Let's take these in order, including our somewhat tongue-in-cheek headline.
As to the movement of persons, the budget, and the court - we wonder, does the EU's newly minted trade agreement with Canada have requirements in any of these areas? The agreement is the Comprehensive Economic and Trade Agreement or CETA, and our guess - we confess we are not sure - but our guess is that it does not impose new requirements on Canada in any of those areas. If that is correct, one has to ask: Does the EU really seek a trade arrangement with the UK that is less favorable to all parties than their agreements with third countries like Canada?

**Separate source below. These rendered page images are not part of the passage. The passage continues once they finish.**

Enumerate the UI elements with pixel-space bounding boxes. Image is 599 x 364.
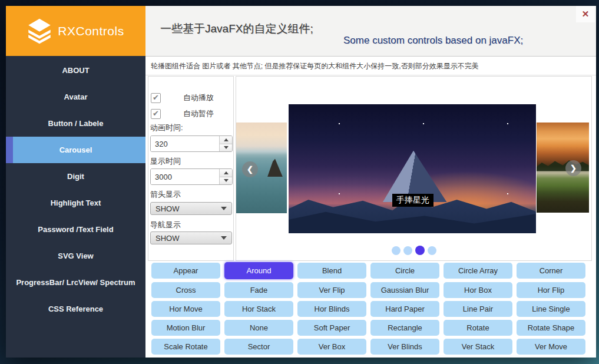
carousel-dot-3[interactable]: [415, 246, 425, 255]
carousel-slide-current: [289, 104, 536, 233]
component-description: 轮播图组件适合 图片或者 其他节点; 但是推荐保证每页的大和组件大小保持一致,否…: [145, 57, 596, 75]
sidebar-menu: ABOUTAvatarButton / LabeleCarouselDigitH…: [6, 57, 145, 322]
chevron-down-icon: [221, 207, 227, 210]
carousel-prev-button[interactable]: ❮: [242, 161, 258, 177]
page-title: 一些基于JavaFX的自定义组件;: [160, 21, 313, 37]
effect-button-scale-rotate[interactable]: Scale Rotate: [151, 339, 220, 355]
sidebar-item-button-labele[interactable]: Button / Labele: [6, 110, 145, 137]
effect-button-ver-box[interactable]: Ver Box: [297, 339, 366, 355]
desktop-background: RXControls ABOUTAvatarButton / LabeleCar…: [0, 0, 599, 364]
effect-button-hor-move[interactable]: Hor Move: [151, 301, 220, 317]
show-time-increment-button[interactable]: [220, 169, 232, 177]
effect-button-hor-box[interactable]: Hor Box: [444, 282, 512, 298]
autoplay-checkbox[interactable]: [151, 93, 161, 103]
layers-icon: [27, 18, 52, 45]
effect-button-rotate[interactable]: Rotate: [444, 320, 512, 336]
autopause-label: 自动暂停: [183, 108, 214, 119]
arrow-up-icon: [224, 138, 229, 141]
anim-time-label: 动画时间:: [150, 123, 183, 133]
sidebar-item-about[interactable]: ABOUT: [6, 57, 145, 84]
effect-button-circle[interactable]: Circle: [370, 263, 439, 279]
show-time-spinner: [150, 168, 233, 185]
autopause-row: 自动暂停: [151, 108, 214, 119]
transition-effects-grid: AppearAroundBlendCircleCircle ArrayCorne…: [151, 263, 585, 355]
show-time-spin-buttons: [219, 169, 232, 184]
anim-time-input[interactable]: [151, 136, 219, 151]
effect-button-line-pair[interactable]: Line Pair: [444, 301, 512, 317]
arrow-display-value: SHOW: [151, 204, 221, 213]
nav-display-label: 导航显示: [150, 220, 181, 230]
effect-button-ver-flip[interactable]: Ver Flip: [297, 282, 366, 298]
autopause-checkbox[interactable]: [151, 109, 161, 119]
sidebar-item-progressbar-lrcview-spectrum[interactable]: ProgressBar/ LrcView/ Spectrum: [6, 269, 145, 296]
effect-button-circle-array[interactable]: Circle Array: [444, 263, 512, 279]
main-area: 一些基于JavaFX的自定义组件; Some custom controls b…: [145, 6, 596, 358]
sidebar-item-carousel[interactable]: Carousel: [6, 137, 145, 163]
effect-button-rectangle[interactable]: Rectangle: [370, 320, 439, 336]
sidebar-item-digit[interactable]: Digit: [6, 163, 145, 190]
arrow-display-select[interactable]: SHOW: [150, 202, 232, 215]
anim-time-decrement-button[interactable]: [220, 144, 232, 152]
effect-button-around[interactable]: Around: [224, 262, 293, 279]
effect-button-ver-move[interactable]: Ver Move: [517, 339, 585, 355]
sidebar: RXControls ABOUTAvatarButton / LabeleCar…: [6, 6, 145, 358]
slide-caption: 手捧星光: [392, 194, 433, 207]
carousel-dots: [236, 246, 591, 255]
effect-button-motion-blur[interactable]: Motion Blur: [151, 320, 220, 336]
effect-button-hard-paper[interactable]: Hard Paper: [370, 301, 439, 317]
effect-button-fade[interactable]: Fade: [224, 282, 293, 298]
arrow-display-label: 箭头显示: [150, 189, 181, 200]
show-time-decrement-button[interactable]: [220, 177, 232, 185]
effect-button-ver-blinds[interactable]: Ver Blinds: [370, 339, 439, 355]
autoplay-row: 自动播放: [151, 92, 214, 103]
sidebar-item-svg-view[interactable]: SVG View: [6, 243, 145, 269]
carousel-dot-2[interactable]: [403, 246, 412, 255]
effect-button-blend[interactable]: Blend: [297, 263, 366, 279]
arrow-down-icon: [224, 179, 229, 182]
carousel-dot-1[interactable]: [392, 246, 401, 255]
carousel-settings-panel: 自动播放 自动暂停 动画时间: 显示时间: [148, 76, 234, 261]
effect-button-line-single[interactable]: Line Single: [517, 301, 585, 317]
sidebar-item-css-reference[interactable]: CSS Reference: [6, 296, 145, 322]
chevron-down-icon: [221, 236, 227, 240]
page-subtitle: Some custom controls based on javaFX;: [343, 35, 523, 47]
arrow-up-icon: [224, 171, 229, 174]
sidebar-item-highlight-text[interactable]: Highlight Text: [6, 190, 145, 216]
effect-button-hor-blinds[interactable]: Hor Blinds: [297, 301, 366, 317]
show-time-label: 显示时间: [150, 156, 181, 167]
effect-button-appear[interactable]: Appear: [151, 263, 220, 279]
effect-button-ver-stack[interactable]: Ver Stack: [444, 339, 512, 355]
arrow-down-icon: [224, 146, 229, 149]
effect-button-none[interactable]: None: [224, 320, 293, 336]
effect-button-cross[interactable]: Cross: [151, 282, 220, 298]
app-logo: RXControls: [6, 6, 145, 56]
anim-time-spinner: [150, 135, 233, 152]
anim-time-increment-button[interactable]: [220, 136, 232, 144]
sidebar-item-avatar[interactable]: Avatar: [6, 84, 145, 110]
sidebar-item-password-text-field[interactable]: Password /Text Field: [6, 216, 145, 243]
carousel-viewer: 手捧星光 ❮ ❯: [236, 76, 592, 261]
close-button[interactable]: ✕: [576, 6, 595, 22]
app-title: RXControls: [58, 24, 124, 38]
carousel-dot-4[interactable]: [428, 246, 436, 255]
effect-button-corner[interactable]: Corner: [517, 263, 585, 279]
nav-display-value: SHOW: [151, 234, 221, 243]
effect-button-hor-flip[interactable]: Hor Flip: [517, 282, 585, 298]
carousel-next-button[interactable]: ❯: [565, 160, 581, 176]
effect-button-gaussian-blur[interactable]: Gaussian Blur: [370, 282, 439, 298]
effect-button-hor-stack[interactable]: Hor Stack: [224, 301, 293, 317]
anim-time-spin-buttons: [219, 136, 232, 151]
autoplay-label: 自动播放: [183, 92, 214, 103]
nav-display-select[interactable]: SHOW: [150, 231, 232, 244]
header: 一些基于JavaFX的自定义组件; Some custom controls b…: [145, 6, 596, 57]
sea-rock-shape: [267, 159, 283, 177]
app-window: RXControls ABOUTAvatarButton / LabeleCar…: [6, 6, 596, 358]
effect-button-rotate-shape[interactable]: Rotate Shape: [517, 320, 585, 336]
show-time-input[interactable]: [151, 169, 219, 184]
effect-button-sector[interactable]: Sector: [224, 339, 293, 355]
effect-button-soft-paper[interactable]: Soft Paper: [297, 320, 366, 336]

As for taxes, all countries compete with one another, whether they are inside a common group like the European Union or not. They compete for markets and they compete to attract investment, and in the latter competition, tax rates are a key metric. It is certainly understandable why one competitor would want to keep another from making itself relatively more attractive to investors with lower taxes, but it would seem strange indeed for a country seeking greater independence to tie its own hands on tax policy in the process.
Finally, as to shouting with the largest, it's from an episode in Charles Dickens'
The Pickwick Papers. Mr. Pickwick and his friends find themselves in a crowded, politically animated street scene, that gives rise to this exchange:
"Slumkey forever!" roared the honest and independent. ...
"Who is Slumkey?" whispered Mr. Tupman.
"I don't know," replied Mr. Pickwick, in the same tone. "Hush don't ask any questions. It's always best on these occasions to do what the mob do."
"But suppose there are two mobs," suggested Mr. Snodgras.
"Shout with the largest," replied Mr. Pickwick.